[Saved entries]

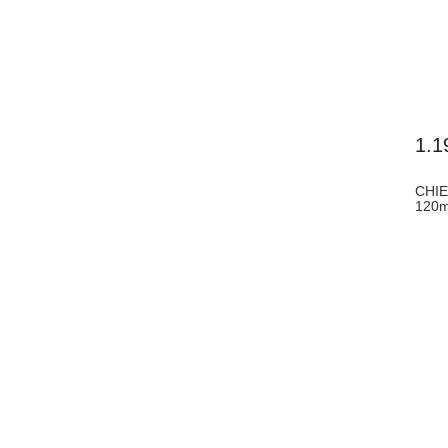
1.1
CHIE
120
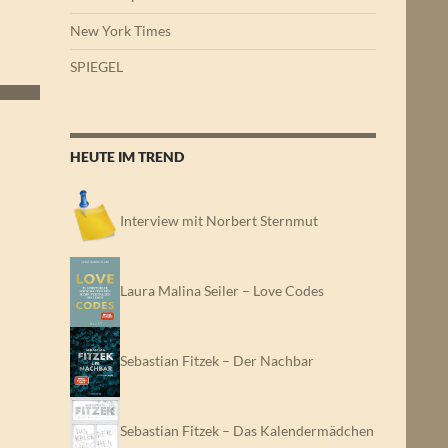
New York Times
SPIEGEL
HEUTE IM TREND
Interview mit Norbert Sternmut
Laura Malina Seiler – Love Codes
Sebastian Fitzek – Der Nachbar
Sebastian Fitzek – Das Kalendermädchen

● **Task directions**:
Output a faithful copy of the data, with each picture left out.

● **Result**:
1.1
CHIE
120
New York Times
SPIEGEL
HEUTE IM TREND
Interview mit Norbert Sternmut
Laura Malina Seiler – Love Codes
Sebastian Fitzek – Der Nachbar
Sebastian Fitzek – Das Kalendermädchen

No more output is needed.